And the winner is ...
Ameila O'Donnell and the team behind 21st Century Lab; putting Queensland's history under the lens have received $30,000 funding which will allow the conservation lab to 'go digital'. By purchasing a digital optical microscope, staff will have access to new technology to investigate and care for our fragile and unique collections.
Thank you to everyone who joined us for a lively evening of persuasive pitches and philanthropy, fuelled by the power of crowd funding.
If you missed joining us in person, you can still support these vital projects by making a donation to Queensland Library Foundation.
2021 Crowd Giving Projects
The Conservation team wins $30,000 with a successful pitch for the 21st Century Lab
Many of the tools and techniques conservators use are steeped in centuries old traditions like bookbinding or Japanese paper mending. With the funds raised from Crowd Giving 2021, our conservation lab will ‘go digital’, with the purchase of a digital optical microscope, an important tool that aids in the examination of collection materials at a cellular level. Using accurate scientific data informs good decision making for the treatment of our fragile, unique collections, and ensures continued access for many generations to come.
Kaleidoscope: bringing the Magical World of the Great and Grand Rumpus to children on the autism spectrum
Behold! The Great and Grand Rumpus! An interactive exhibition inspired by the imaginations of Queensland children, full of fantastical creatures, spaces, sounds and sensations. The Kaleidoscope project aims to to include sensory sensitive children in the adventure. Building on proven, long term relationships with Autism Queensland, this expert-led initiative will provide an inclusive, educational and fun program for visitors with autism and their families. If funded, the Kaleidoscope project will allow us to share the fun and fantasy of the Great and Grand Rumpus with children on the autism spectrum, and their families, by creating a safe, sensory appropriate environment.

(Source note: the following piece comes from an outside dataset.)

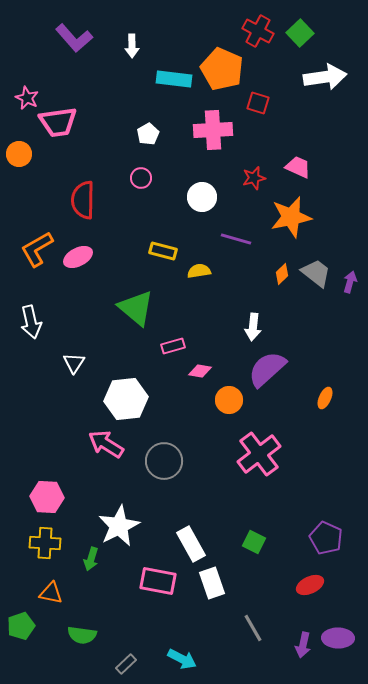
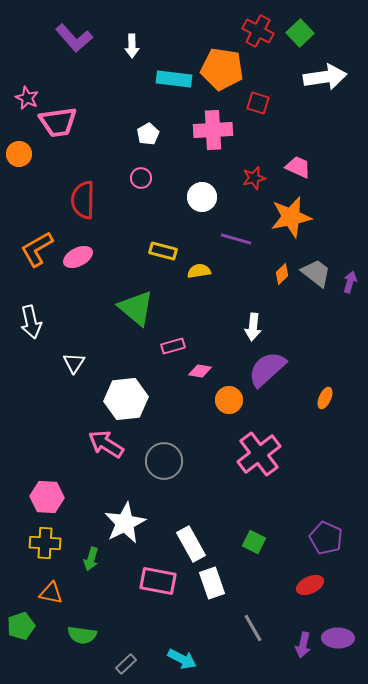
orange pentagon at (222, 69): rotated 15 degrees counterclockwise
white star at (119, 526): moved 6 px right, 3 px up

Preserve a vital piece of Queensland’s history
In 1892, 200 women in Rockhampton resolved to support the Central Queensland Territorial Separation League, with a petition to be presented to Queen Victoria. The petition is 33 metres long and was signed by 4000 women. Currently too fragile to be made accessible to the public, the scroll is sitting in a box in our ‘rare and restricted’ repository. This hugely significant piece of Queensland’s history is rightly considered one of the treasures of our collections. We need help to preserve it for future generations and to unlock the rich information it contains. Funding will allow conservation work that will enable the lengthy scroll to be conserved and digitised, and will support transcription activities so people can access the knowledge within from anywhere in the world. The scroll is a testament to women’s determination to engage in civic life before they had the right to vote and deserves public viewing.